Search code examples
pythonpython-3.xstringsearchlevenshtein-distance

Python string similarity (with complexity)


I have a string I would like to match against a list of candidates. Here is an example:

# ignore case
string = "The Shining" # The Stanley Kubrick Movie
candidates = ['Shining', 'The shins', 'Shining, The'] 
most_similar(string, candidates)
==> 'Shining, The'

Doing a "literal string comparison", I usually use the Levenshtein distance or ratio in this case. However, I'd like to do a more sophisticated similarity test so that the best match in the above case is Shining, The.

I'm guessing that this is a common issue that has probably been solved extensively, so I was wondering what library/tool/etc. might be the best way to get what I'm trying to do?


Solution

  • You're looking for the gensim or fuzzywuzzy package.

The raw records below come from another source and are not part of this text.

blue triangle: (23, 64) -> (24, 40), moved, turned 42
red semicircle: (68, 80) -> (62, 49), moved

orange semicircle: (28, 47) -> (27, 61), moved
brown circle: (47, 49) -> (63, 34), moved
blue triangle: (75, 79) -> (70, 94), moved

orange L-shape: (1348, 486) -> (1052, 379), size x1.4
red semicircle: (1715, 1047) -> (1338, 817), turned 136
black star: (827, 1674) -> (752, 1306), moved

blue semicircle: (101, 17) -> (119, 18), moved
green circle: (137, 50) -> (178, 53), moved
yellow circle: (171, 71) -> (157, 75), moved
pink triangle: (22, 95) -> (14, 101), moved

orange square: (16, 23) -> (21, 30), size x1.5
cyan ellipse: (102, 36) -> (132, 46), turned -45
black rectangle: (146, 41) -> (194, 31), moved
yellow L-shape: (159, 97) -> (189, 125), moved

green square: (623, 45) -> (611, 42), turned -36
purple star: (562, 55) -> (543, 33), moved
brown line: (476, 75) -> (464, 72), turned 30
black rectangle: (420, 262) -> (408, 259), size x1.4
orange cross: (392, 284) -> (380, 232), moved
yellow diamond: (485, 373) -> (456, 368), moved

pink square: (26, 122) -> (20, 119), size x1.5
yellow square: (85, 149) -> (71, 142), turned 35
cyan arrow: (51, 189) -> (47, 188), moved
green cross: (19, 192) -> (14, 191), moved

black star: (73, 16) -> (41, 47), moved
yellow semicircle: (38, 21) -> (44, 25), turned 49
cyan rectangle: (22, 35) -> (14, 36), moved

    In this specific case, you're probably leaning towards fuzzywuzzy since you are just trying to do a string match.

    gensim is more for calculating similarity scores and vector representations for documents, paragraphs, sentences, words, corpora, etc... with the goal of capturing semantic/topical meaning rather than literal string matching.

    So in your case, using fuzzy string matching, you might do:

    from fuzzywuzzy import fuzz
    
    fuzz.partial_ratio('Shining', 'The shins')
    >>> 50 
    
    fuzz.partial_ratio('Shining', 'Shining, The')
    >>> 100
    
    fuzz.partial_ratio('Shining', 'unrelated')
    >>> 14
    

    The partial_ratio function is case sensitive, so you might want to lowercase all of your inputs. It'll output a score between 0 and 100 (100 being a very strong match). It's up to you how you filter out matches from there, maybe use a threshold: if score > 75: its a match.

    I would recommend looking into the different functions in the fuzzywuzzy package, see what works best for you're case.